Confidentiality Agreements Are Still Okay, Except
The SEC caused a bit of a ruckus among attorneys representing advisory firms and other companies with a recent ruling that targeted confidentiality agreements. It turns out that the attorneys’ concerns may have been a bit over the top – but perhaps not totally so.
That would seem to be the takeaway from comments made by SEC chair Mary Jo White on April 30 in Chicago in the wake of the agency’s April 1 enforcement action against KBR, for allegedly using confidentiality agreements to stifle would-be whistleblowers from reporting (ACA Insight, 4/13/15).
Under Securities Exchange Act Rule 21F-17, as amended by Dodd-Frank, individuals and entities may not take steps to prevent potential whistleblowers from contacting the SEC – including through confidentiality agreements. "The Enforcement Division has been focused on companies that use agreements or other mechanisms to improperly stifle whistleblowers from coming forward," White said in her speech.
But some may be reading too much into the enforcement action, she suggested. Concerns that the SEC has asserted "an overly broad interpretation of the rule and engaged in rulemaking by enforcement, which, in turn, has created uncertainty as to the enforceability of all confidentiality agreements" are "unwarranted," she said. "Enforcing a rule for the first time does not mean that we are engaged in rulemaking by enforcement."
"Companies conducting internal investigations can still give the standard Upjohn warnings that explain the scope of the attorney-client privilege in that setting," she said, referring to the 1981 case, Upjohn Co. v. United States. "Companies may continue to protect their trade secrets or other confidential information through the use of properly drawn confidentiality and severance agreements."
The key, she said, is that a company "needs to speak clearly in and about confidentiality provisions, so that employees, most of whom are not lawyers, understand that it is always permissible to report possible securities laws violations to the Commission."
Okay, but …
"I think the terrain is still pretty confused, but it’s welcome that White acknowledges that the industry is looking for more guidance after the recent enforcement action," said Shearman Sterling partner Nathan Greene. "It’s also welcome that she confirms that not every kind of confidentiality agreement has to be revisited."
"White’s speech provides some clarification of the SEC’s views on the use of confidentiality agreements after the KBR case," said Mayer Brown partner Matthew Rossi. "It’s important for investment advisers to understand that although they may legitimately use confidentiality agreements appropriately tailored to protect privilege and other categories of sensitive material such as trade secrets, they must avoid language that the Commission may view as a blanket prohibition on the disclosure of all information. The Commission is likely to view such provisions as having the potential to deter whistleblowers unless the agreements also contain a specific statement carving out communications with regulatory agencies."

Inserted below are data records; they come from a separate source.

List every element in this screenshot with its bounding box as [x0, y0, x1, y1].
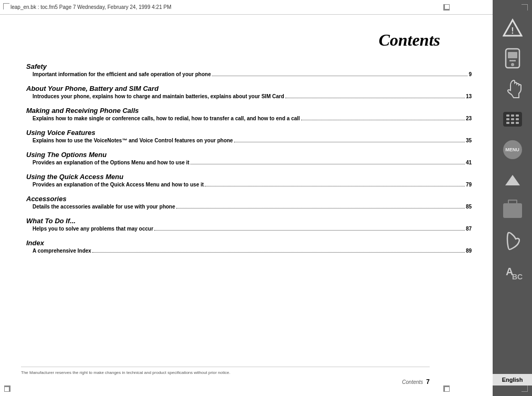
keypad-icon — [501, 107, 525, 131]
toc-dots — [285, 98, 465, 98]
toc-title-options: Using The Options Menu — [26, 151, 472, 159]
toc-desc-troubleshoot: Helps you to solve any problems that may… — [26, 226, 472, 232]
hand-icon — [501, 77, 525, 101]
abc-icon: A BC — [501, 259, 525, 284]
arrow-up-icon — [501, 168, 525, 192]
toc-desc-quick: Provides an explanation of the Quick Acc… — [26, 182, 472, 187]
footer-note: The Manufacturer reserves the right to m… — [21, 367, 430, 375]
svg-rect-3 — [508, 52, 517, 58]
toc-desc-accessories: Details the accessories available for us… — [26, 204, 472, 210]
toc-title-calls: Making and Receiving Phone Calls — [26, 107, 472, 114]
content-area: Contents Safety Important information fo… — [0, 15, 493, 272]
toc-desc-safety: Important information for the efficient … — [26, 71, 472, 77]
toc-desc-about: Introduces your phone, explains how to c… — [26, 93, 472, 99]
warning-icon: ! — [501, 16, 525, 40]
footer-label: Contents — [402, 379, 423, 385]
toc-entry-safety: Safety Important information for the eff… — [26, 62, 472, 77]
toc-entry-about: About Your Phone, Battery and SIM Card I… — [26, 85, 472, 99]
toc-title-troubleshoot: What To Do If... — [26, 217, 472, 225]
main-content: leap_en.bk : toc.fm5 Page 7 Wednesday, F… — [0, 0, 493, 396]
page-container: leap_en.bk : toc.fm5 Page 7 Wednesday, F… — [0, 0, 532, 396]
sidebar: ! — [493, 0, 532, 396]
toc-title-safety: Safety — [26, 62, 472, 70]
corner-tr — [443, 4, 450, 11]
page-title: Contents — [26, 30, 472, 50]
svg-point-4 — [511, 63, 514, 66]
svg-rect-6 — [512, 60, 514, 61]
toc-dots — [212, 76, 467, 76]
toc-title-about: About Your Phone, Battery and SIM Card — [26, 85, 472, 92]
toc-dots — [176, 208, 465, 209]
svg-rect-5 — [509, 60, 512, 61]
toc-entry-calls: Making and Receiving Phone Calls Explain… — [26, 107, 472, 121]
english-tab[interactable]: English — [493, 374, 532, 385]
toc-desc-options: Provides an explanation of the Options M… — [26, 160, 472, 165]
svg-text:BC: BC — [512, 273, 523, 281]
toc-dots — [154, 230, 465, 231]
toc-entry-troubleshoot: What To Do If... Helps you to solve any … — [26, 217, 472, 232]
header-text: leap_en.bk : toc.fm5 Page 7 Wednesday, F… — [10, 4, 171, 10]
toc-title-voice: Using Voice Features — [26, 129, 472, 137]
phone-icon — [501, 46, 525, 70]
toc-dots — [92, 252, 465, 253]
toc-dots — [301, 120, 465, 120]
svg-text:!: ! — [511, 26, 514, 35]
toc-desc-calls: Explains how to make single or conferenc… — [26, 116, 472, 121]
toc-entry-accessories: Accessories Details the accessories avai… — [26, 195, 472, 210]
svg-rect-7 — [514, 60, 516, 61]
briefcase-icon — [501, 199, 525, 223]
toc-desc-index: A comprehensive Index 89 — [26, 248, 472, 254]
toc-dots — [190, 164, 465, 164]
toc-dots — [205, 186, 465, 186]
toc-dots — [234, 142, 465, 142]
toc-title-accessories: Accessories — [26, 195, 472, 203]
toc-desc-voice: Explains how to use the VoiceNotes™ and … — [26, 138, 472, 143]
footer-page: 7 — [426, 378, 430, 385]
sidebar-corner-br — [522, 385, 528, 392]
toc-entry-voice: Using Voice Features Explains how to use… — [26, 129, 472, 143]
menu-icon: MENU — [501, 138, 525, 162]
footer-pagination: Contents 7 — [21, 378, 430, 396]
toc-title-index: Index — [26, 239, 472, 247]
footer-area: The Manufacturer reserves the right to m… — [0, 367, 451, 396]
toc-list: Safety Important information for the eff… — [26, 62, 472, 254]
header-bar: leap_en.bk : toc.fm5 Page 7 Wednesday, F… — [0, 0, 493, 15]
toc-title-quick: Using the Quick Access Menu — [26, 173, 472, 181]
toc-entry-quick: Using the Quick Access Menu Provides an … — [26, 173, 472, 187]
toc-entry-index: Index A comprehensive Index 89 — [26, 239, 472, 254]
phone2-icon — [501, 229, 525, 253]
toc-entry-options: Using The Options Menu Provides an expla… — [26, 151, 472, 165]
corner-tl — [3, 3, 9, 9]
sidebar-corner-tr — [522, 4, 528, 11]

White also used her speaking opportunity to note that the SEC has become aware that some companies may be attempting to require that employees sign agreements mandating that the employees not accept a whistleblower award, or that employees, as a pre-condition to obtaining a severance payment, represent that they have not made a prior report of misconduct to the SEC. "You can imagine our Enforcement Division’s view of those and similar provisions under our rules," she said.